## Task brief
The entries below are to be transcribed in full, without their images.

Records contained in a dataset
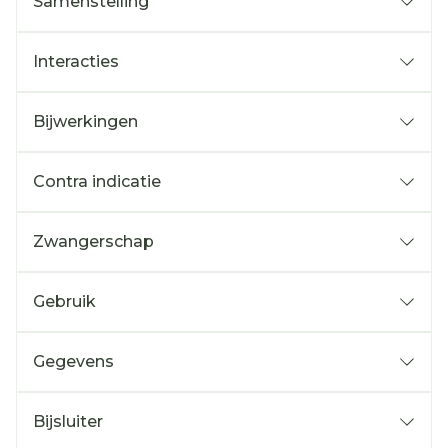
Samenstelling
Interacties
Bijwerkingen
Contra indicatie
Zwangerschap
Gebruik
Gegevens
Bijsluiter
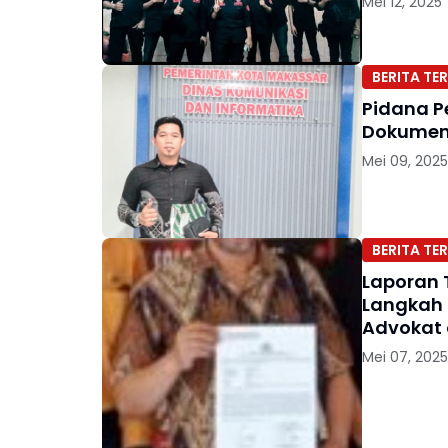
Mei 12, 2025
BERITA TER
Pidana P
Dokumen 
Mei 09, 2025
BERITA TER
Laporan 
Langkah 
Advokat 
Mei 07, 2025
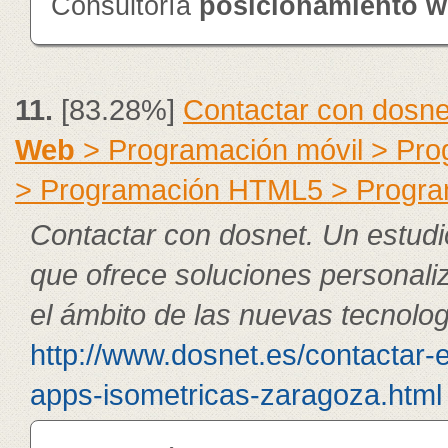
Consultoría
posicionamiento
w
11.
[83.28%]
Contactar con dosne
Web
> Programación móvil > Pr
> Programación HTML5 > Progra
Contactar con dosnet. Un estudi
que ofrece soluciones personali
el ámbito de las nuevas tecnolog
http://www.dosnet.es/contactar-
apps-isometricas-zaragoza.html 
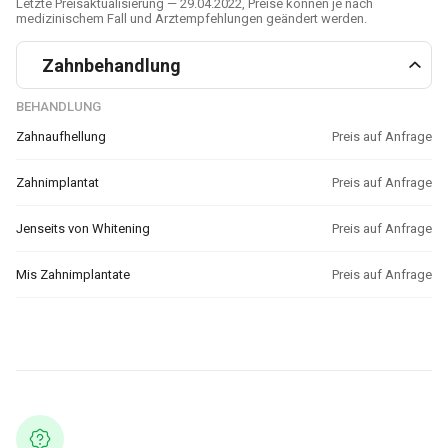
Letzte Preisaktualisierung — 29.04.2022, Preise können je nach
medizinischem Fall und Arztempfehlungen geändert werden.
Zahnbehandlung
BEHANDLUNG
Zahnaufhellung
Preis auf Anfrage
Zahnimplantat
Preis auf Anfrage
Jenseits von Whitening
Preis auf Anfrage
Mis Zahnimplantate
Preis auf Anfrage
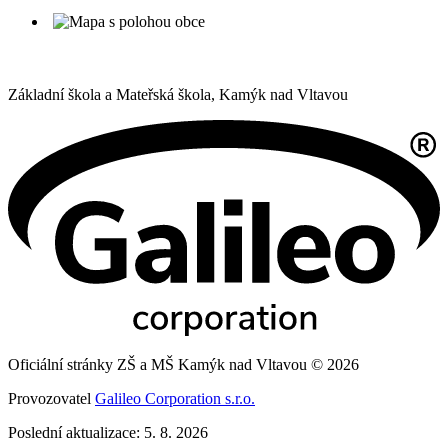
Základní škola a Mateřská škola,
Kamýk nad Vltavou
Oficiální stránky ZŠ a MŠ Kamýk nad Vltavou © 2026
Provozovatel
Galileo Corporation s.r.o.
Poslední aktualizace: 5. 8. 2026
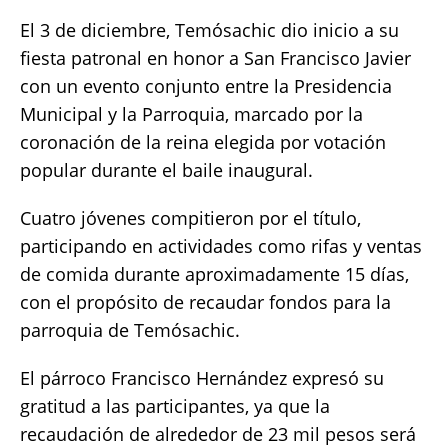
a
w
m
h
o
h
El 3 de diciembre, Temósachic dio inicio a su
c
it
ai
at
p
a
fiesta patronal en honor a San Francisco Javier
e
te
l
s
y
re
con un evento conjunto entre la Presidencia
b
r
A
Li
Municipal y la Parroquia, marcado por la
o
p
n
coronación de la reina elegida por votación
o
p
k
popular durante el baile inaugural.
k
Cuatro jóvenes compitieron por el título,
participando en actividades como rifas y ventas
de comida durante aproximadamente 15 días,
con el propósito de recaudar fondos para la
parroquia de Temósachic.
El párroco Francisco Hernández expresó su
gratitud a las participantes, ya que la
recaudación de alrededor de 23 mil pesos será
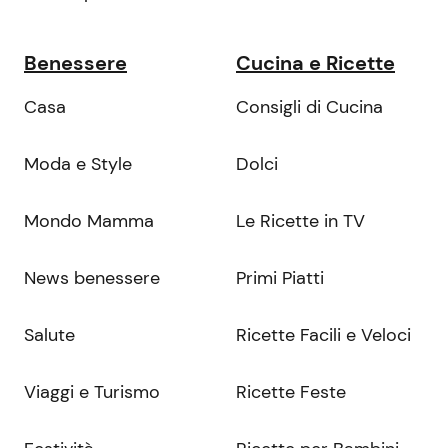
Benessere
Cucina e Ricette
Casa
Consigli di Cucina
Moda e Style
Dolci
Mondo Mamma
Le Ricette in TV
News benessere
Primi Piatti
Salute
Ricette Facili e Veloci
Viaggi e Turismo
Ricette Feste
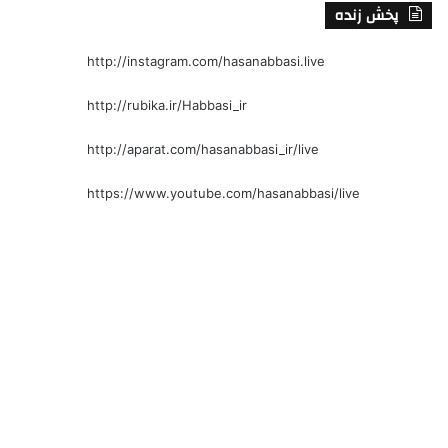
پخش زنده
http://instagram.com/hasanabbasi.live
http://rubika.ir/Habbasi_ir
http://aparat.com/hasanabbasi_ir/live
https://www.youtube.com/hasanabbasi/live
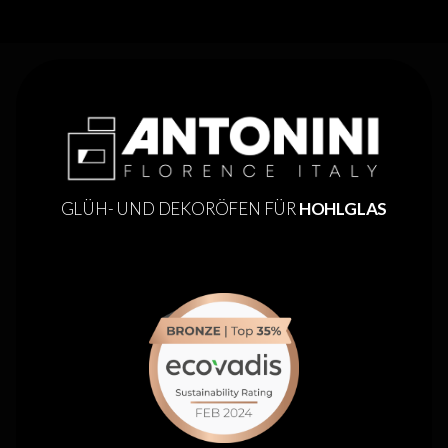
GLÜH- UND DEKORÖFEN FÜR
HOHLGLAS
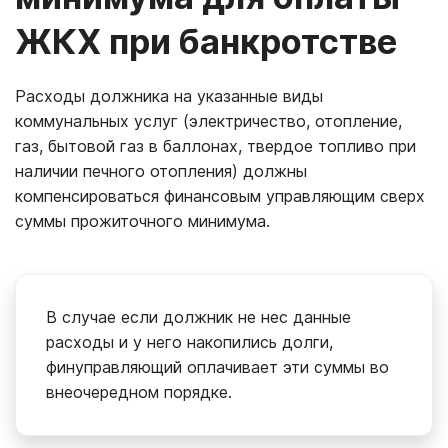
ЖКХ при банкротстве
Расходы должника на указанные виды
коммунальных услуг (электричество, отопление,
газ, бытовой газ в баллонах, твердое топливо при
наличии печного отопления) должны
компенсироваться финансовым управляющим сверх
суммы прожиточного минимума.
В случае если должник не нес данные
расходы и у него накопились долги,
финуправляющий оплачивает эти суммы во
внеочередном порядке.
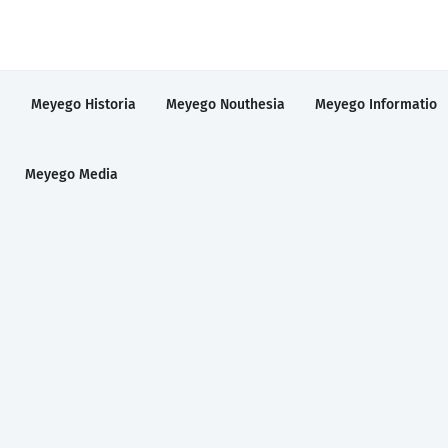
a
Meyego Historia
Meyego Nouthesia
Meyego Informatio
Meyego Media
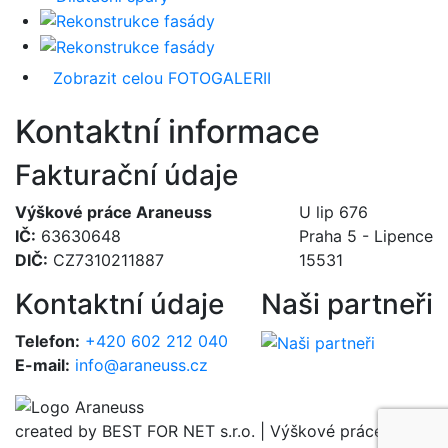
Zobrazit celou FOTOGALERII
Kontaktní informace
Fakturační údaje
Výškové práce Araneuss
U lip 676
IČ:
63630648
Praha 5 - Lipence
DIČ:
CZ7310211887
15531
Kontaktní údaje
Naši partneři
Telefon:
+420 602 212 040
E-mail:
info@araneuss.cz
created by BEST FOR NET s.r.o. | Výškové práce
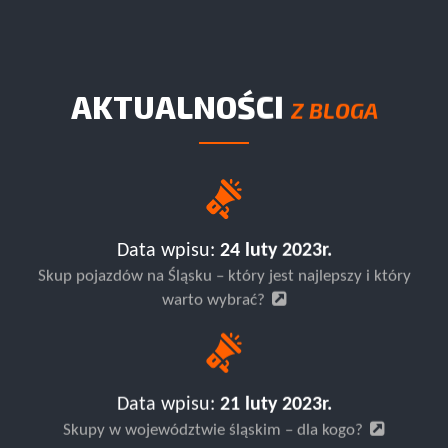
AKTUALNOŚCI
Z BLOGA
Data wpisu:
24 luty 2023r.
Skup pojazdów na Śląsku – który jest najlepszy i który
warto wybrać?
Data wpisu:
21 luty 2023r.
Skupy w województwie śląskim – dla kogo?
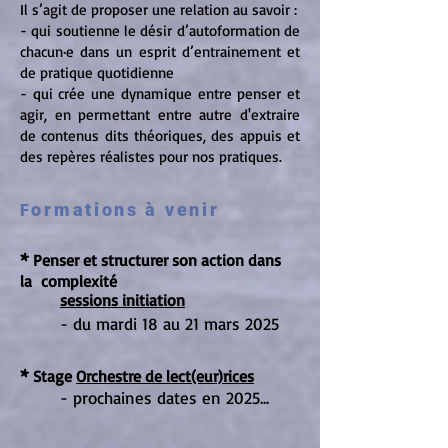
I
l s’agit de proposer une relation au savoir :
- qui soutienne le désir d’autoformation de
chacun·e dans un esprit d’entrainement et
de pratique quotidienne
- qui crée une dynamique entre penser et
agir, en permettant entre autre d'extraire
de contenus dits théoriques, des appuis et
des repères réalistes pour nos pratiques.
ormations
à venir
F
*
Penser et structurer son action dans
la complexité
sessions initiation
- du mardi 18 au 21 mars 2025
*
Stage
Orchestre de lect(eur)rices
- prochaines dates en 2025...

## Response below
Samenstelling
Interacties
Bijwerkingen
Contra indicatie
Zwangerschap
Gebruik
Gegevens
Bijsluiter
Mei 12, 2025
BERITA TER
Pidana P
Dokumen 
Mei 09, 2025
BERITA TER
Laporan 
Langkah 
Advokat 
Mei 07, 2025
Consultoría
posicionamiento
w
11.
[83.28%]
Contactar con dosne
Web
> Programación móvil > Pr
> Programación HTML5 > Progra
Contactar con dosnet. Un estudi
que ofrece soluciones personali
el ámbito de las nuevas tecnolog
http://www.dosnet.es/contactar-
apps-isometricas-zaragoza.html 
Letzte Preisaktualisierung — 29.04.2022, Preise können je nach
medizinischem Fall und Arztempfehlungen geändert werden.
Zahnbehandlung
BEHANDLUNG
Zahnaufhellung
Preis auf Anfrage
Zahnimplantat
Preis auf Anfrage
Jenseits von Whitening
Preis auf Anfrage
Mis Zahnimplantate
Preis auf Anfrage
Základní škola a Mateřská škola,
Kamýk nad Vltavou
Oficiální stránky ZŠ a MŠ Kamýk nad Vltavou © 2026
Provozovatel
Galileo Corporation s.r.o.
Poslední aktualizace: 5. 8. 2026
a
w
m
h
o
h
El 3 de diciembre, Temósachic dio inicio a su
c
it
ai
at
p
a
fiesta patronal en honor a San Francisco Javier
e
te
l
s
y
re
con un evento conjunto entre la Presidencia
b
r
A
Li
Municipal y la Parroquia, marcado por la
o
p
n
coronación de la reina elegida por votación
o
p
k
popular durante el baile inaugural.
k
Cuatro jóvenes compitieron por el título,
participando en actividades como rifas y ventas
de comida durante aproximadamente 15 días,
con el propósito de recaudar fondos para la
parroquia de Temósachic.
El párroco Francisco Hernández expresó su
gratitud a las participantes, ya que la
recaudación de alrededor de 23 mil pesos será
Benessere
Cucina e Ricette
Casa
Consigli di Cucina
Moda e Style
Dolci
Mondo Mamma
Le Ricette in TV
News benessere
Primi Piatti
Salute
Ricette Facili e Veloci
Viaggi e Turismo
Ricette Feste
پخش زنده
http://instagram.com/hasanabbasi.live
http://rubika.ir/Habbasi_ir
http://aparat.com/hasanabbasi_ir/live
https://www.youtube.com/hasanabbasi/live
GLÜH- UND DEKORÖFEN FÜR
HOHLGLAS
ЖКХ при банкротстве
Расходы должника на указанные виды
коммунальных услуг (электричество, отопление,
газ, бытовой газ в баллонах, твердое топливо при
наличии печного отопления) должны
компенсироваться финансовым управляющим сверх
суммы прожиточного минимума.
В случае если должник не нес данные
расходы и у него накопились долги,
финуправляющий оплачивает эти суммы во
внеочередном порядке.
a
Meyego Historia
Meyego Nouthesia
Meyego Informatio
Meyego Media
Zobrazit celou FOTOGALERII
Kontaktní informace
Fakturační údaje
Výškové práce Araneuss
U lip 676
IČ:
63630648
Praha 5 - Lipence
DIČ:
CZ7310211887
15531
Kontaktní údaje
Naši partneři
Telefon:
+420 602 212 040
E-mail:
info@araneuss.cz
created by BEST FOR NET s.r.o. | Výškové práce
AKTUALNOŚCI
Z BLOGA
Data wpisu:
24 luty 2023r.
Skup pojazdów na Śląsku – który jest najlepszy i który
warto wybrać?
Data wpisu:
21 luty 2023r.
Skupy w województwie śląskim – dla kogo?
I
l s’agit de proposer une relation au savoir :
- qui soutienne le désir d’autoformation de
chacun·e dans un esprit d’entrainement et
de pratique quotidienne
- qui crée une dynamique entre penser et
agir, en permettant entre autre d'extraire
de contenus dits théoriques, des appuis et
des repères réalistes pour nos pratiques.
ormations
à venir
F
*
Penser et structurer son action dans
la complexité
sessions initiation
- du mardi 18 au 21 mars 2025
*
Stage
Orchestre de lect(eur)rices
- prochaines dates en 2025...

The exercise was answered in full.